Among 165 river monitoring sites across the country, the average score was 76.7. Sites along four major rivers earned a perfect score: the Northeast Magaree River (Nova Scotia), the Restigouche River (New Brunswick), the South Saskatchewan River (Saskatchewan) and the Bow River (Alberta). The Bayonne River, a tributary of the St. Lawrence River near Berthierville, Quebec, scored the lowest (33.0).
Overall, between 2021 and 2023, 83.0 per cent of monitoring sites across the country recorded fair to excellent water quality. This is a strong positive signal that most of Canada’s rivers are in generally healthy environmental condition.
A total of 13.3 per cent of stations were deemed to be marginal, that is, they received a score of 45-64 on the index. Only 3.6 per cent of monitoring sites fell into the poor category, meaning that severe degradation was limited to only a few sites (6 of 165).
Monitoring sites along waterways with relatively less development in the river’s headwaters and those with lower population density tended to earn higher scores than sites with developed land uses. However, among the 11 river monitoring sites that rated “excellent,” 8 were situated in areas facing a combination of pressures from nearby human activities that can influence water quality. This indicates the resilience of Canada’s river ecosystems, even in areas facing a combination of multiple stressors from urban runoff, agriculture, and industrial activities where waterways would otherwise be expected to be the most polluted.
Poor or marginal water quality was relatively more common in monitoring sites located along the St. Lawrence River and its major tributaries and near the Great Lakes compared to other regions. Among all sites in the marginal or poor category, 50 per cent were in this area. The Great Lakes-St. Lawrence region is one of the most population-dense and extensively developed parts of Canada, supporting a mix of urban, agricultural, and industrial land uses. These pressures can introduce harmful chemical contaminants and alter nutrient balances in waterways, impairing ecosystem health.

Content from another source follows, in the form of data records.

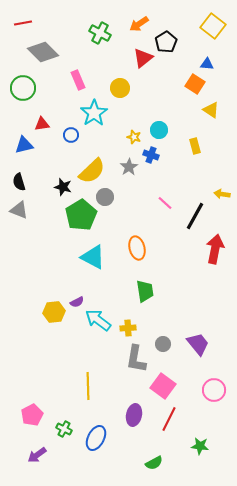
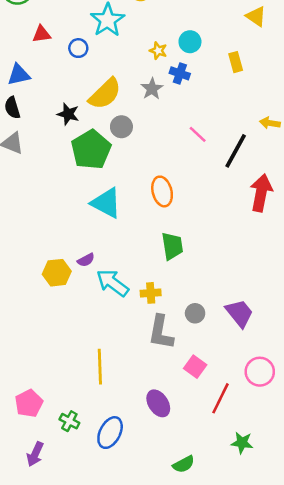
blue triangle: (24, 145) -> (19, 75), moved
pink square: (163, 386) -> (195, 367), size x0.7
purple ellipse: (134, 415) -> (158, 403), turned -45
red line: (169, 419) -> (220, 398), moved
purple arrow: (37, 455) -> (35, 454), turned -30

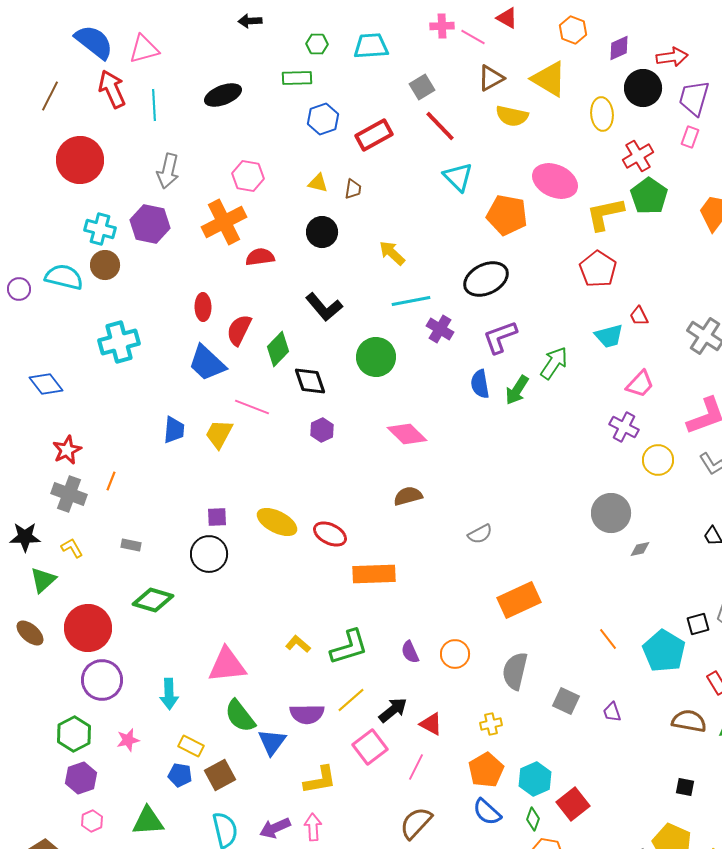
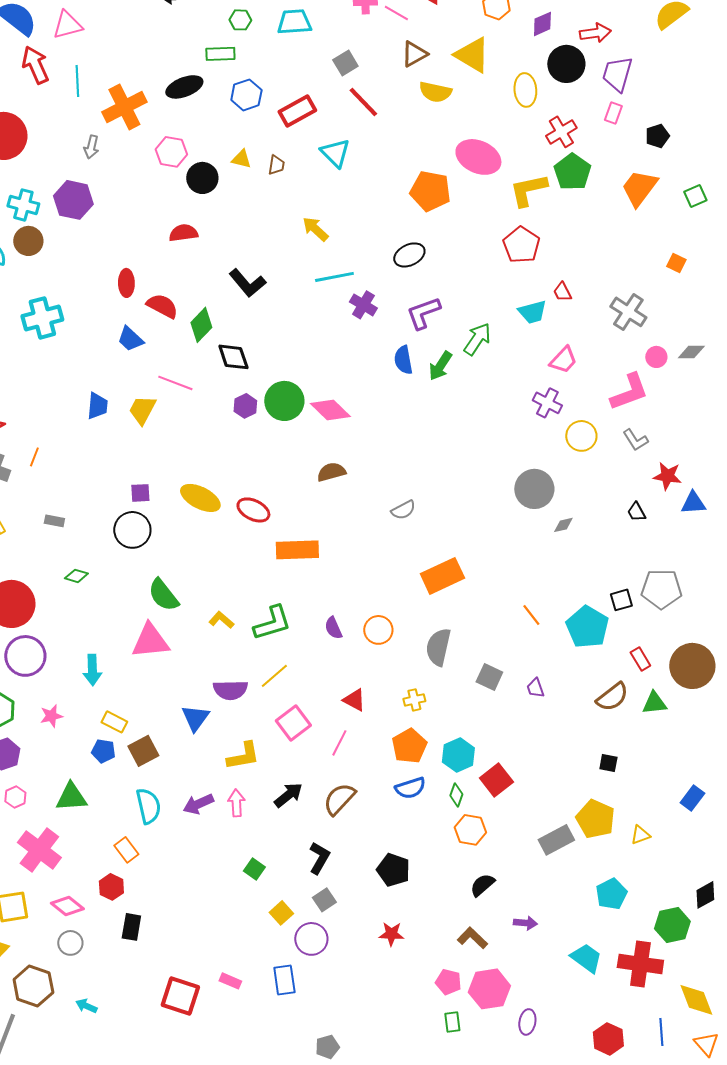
black ellipse: (223, 95) -> (184, 87), moved
gray arrow: (168, 171) -> (91, 147), size x0.7
cyan triangle: (458, 177) -> (335, 153), moved
orange cross: (224, 222) -> (124, 107), moved
black circle: (322, 232) -> (202, 178), moved
black ellipse: (486, 279) -> (409, 255), size x0.7
red semicircle: (239, 330) -> (162, 306), turned 92
green circle: (376, 357) -> (284, 401), moved
blue trapezoid: (207, 363) -> (130, 339), size x0.7
green diamond: (153, 600) -> (76, 576), size x0.6
black arrow: (393, 710) -> (288, 795), moved
green semicircle: (240, 716) -> (163, 595), moved
brown semicircle: (689, 721) -> (612, 697), turned 132
blue semicircle: (487, 812) -> (410, 788), turned -60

In general, monitoring sites categorized as marginal or poor tended to be located near intensive agriculture and industrial activities. However, it’s important to reiterate that only 28 stations representing 17.0 per cent of all monitoring stations were deemed to be marginal or poor.
Provincial results vary, as shown in the figure below. Water quality scores in Newfoundland and Labrador, Prince Edward Island, New Brunswick, Saskatchewan and Alberta were, on average, 80 points or higher during the period from 2021 to 2023, indicating that water quality rarely departed from natural or desirable levels.

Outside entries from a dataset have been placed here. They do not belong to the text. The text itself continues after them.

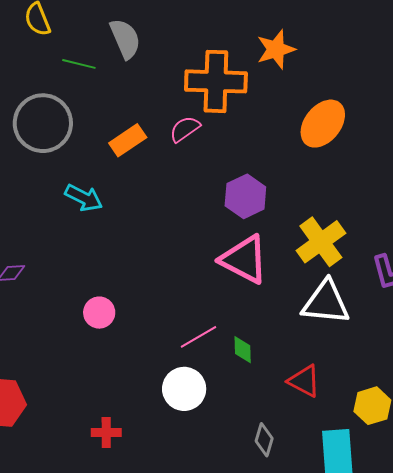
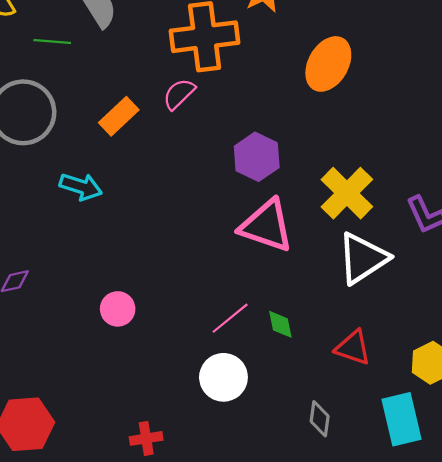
white triangle: (326, 302) -> (363, 258), turned -30

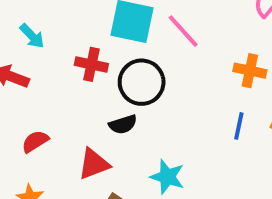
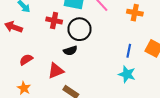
orange cross: (250, 71) -> (135, 13), moved
cyan star: (167, 177) -> (127, 74), moved

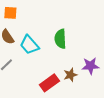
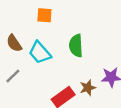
orange square: (10, 13) -> (44, 15), moved

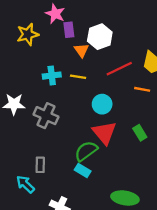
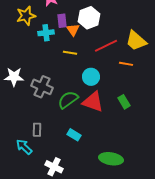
purple rectangle: (69, 30) -> (62, 21), moved
cyan cross: (52, 76) -> (46, 33), moved
red triangle: (104, 133) -> (93, 102), turned -30
green semicircle: (86, 151) -> (68, 100), moved

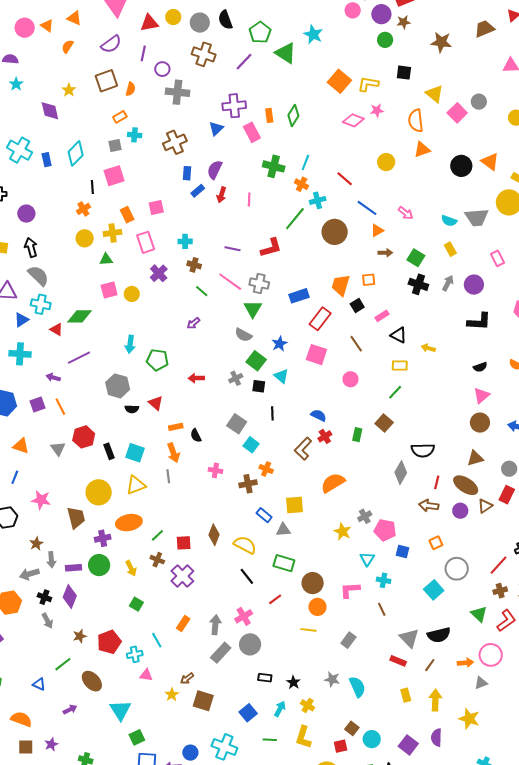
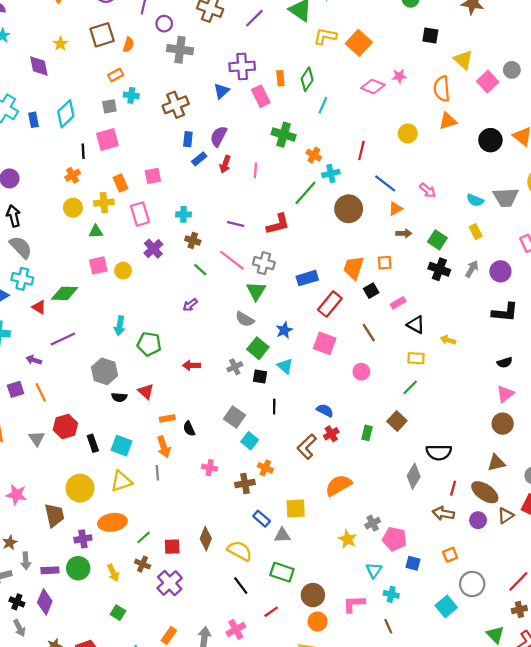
yellow L-shape: (368, 84) -> (325, 36), moved
cyan line: (305, 163) -> (323, 105), moved
red line: (345, 179) -> (361, 151), turned 60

Rivers sites in Nova Scotia, Ontario, Manitoba and B.C. each had average scores between 74 and 78 points, suggesting occasional departures from natural or desirable levels.

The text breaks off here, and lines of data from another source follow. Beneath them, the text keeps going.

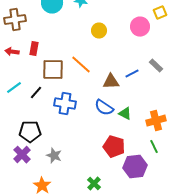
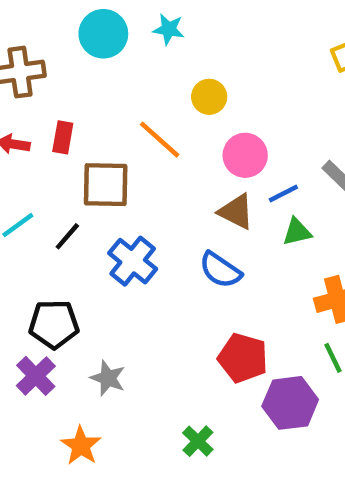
pink circle: (140, 27) -> (245, 155), moved
orange line: (81, 65) -> (160, 140), moved
brown triangle: (111, 82) -> (236, 212), turned 30
blue cross: (65, 104) -> (133, 261), turned 30
green triangle: (125, 114) -> (297, 232), moved, turned -40

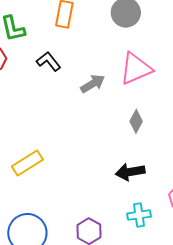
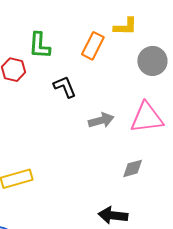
gray diamond: (136, 121) -> (133, 168), turned 30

Finally, Quebec’s average river water quality score was 64.5 during the 2021 to 2023 period. This score indicates that water quality departed from ideal conditions more frequently in Quebec than in other provinces, especially compared to provinces like Alberta, Saskatchewan and P.E.I. where no sites rated below “fair.”
Overall, these results highlight Canada’s success in maintaining a generally high quality of water in our rivers. Most waterways are in good shape, though some regions—especially near the Great Lakes and along the St. Lawrence River Valley—continue to face pressures from the combined effects of population growth and intensive land use.